*Work to be completed*
Repeat each entry word for word.
● ● ● ● ●
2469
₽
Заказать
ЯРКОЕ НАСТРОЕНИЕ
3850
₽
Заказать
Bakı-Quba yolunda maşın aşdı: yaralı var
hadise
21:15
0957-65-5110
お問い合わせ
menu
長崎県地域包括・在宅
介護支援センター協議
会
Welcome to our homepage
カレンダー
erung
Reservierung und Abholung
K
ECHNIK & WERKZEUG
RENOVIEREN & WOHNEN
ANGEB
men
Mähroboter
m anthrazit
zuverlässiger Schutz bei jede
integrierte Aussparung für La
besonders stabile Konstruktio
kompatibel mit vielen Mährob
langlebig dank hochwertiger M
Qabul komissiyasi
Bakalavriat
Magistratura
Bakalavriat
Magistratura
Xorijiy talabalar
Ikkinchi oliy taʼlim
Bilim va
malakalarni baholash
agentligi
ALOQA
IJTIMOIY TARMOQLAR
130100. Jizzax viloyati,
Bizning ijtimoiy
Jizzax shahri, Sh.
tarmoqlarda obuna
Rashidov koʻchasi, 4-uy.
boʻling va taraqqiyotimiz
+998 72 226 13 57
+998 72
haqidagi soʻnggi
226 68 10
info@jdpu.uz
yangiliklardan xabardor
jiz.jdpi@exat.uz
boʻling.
● ● ● ● ●
*Solved problem*
2469
₽
Заказать
ЯРКОЕ НАСТРОЕНИЕ
3850
₽
Заказать
Bakı-Quba yolunda maşın aşdı: yaralı var
hadise
21:15
0957-65-5110
お問い合わせ
menu
長崎県地域包括・在宅
介護支援センター協議
会
Welcome to our homepage
カレンダー
erung
Reservierung und Abholung
K
ECHNIK & WERKZEUG
RENOVIEREN & WOHNEN
ANGEB
men
Mähroboter
m anthrazit
zuverlässiger Schutz bei jede
integrierte Aussparung für La
besonders stabile Konstruktio
kompatibel mit vielen Mährob
langlebig dank hochwertiger M
Qabul komissiyasi
Bakalavriat
Magistratura
Bakalavriat
Magistratura
Xorijiy talabalar
Ikkinchi oliy taʼlim
Bilim va
malakalarni baholash
agentligi
ALOQA
IJTIMOIY TARMOQLAR
130100. Jizzax viloyati,
Bizning ijtimoiy
Jizzax shahri, Sh.
tarmoqlarda obuna
Rashidov koʻchasi, 4-uy.
boʻling va taraqqiyotimiz
+998 72 226 13 57
+998 72
haqidagi soʻnggi
226 68 10
info@jdpu.uz
yangiliklardan xabardor
jiz.jdpi@exat.uz
boʻling.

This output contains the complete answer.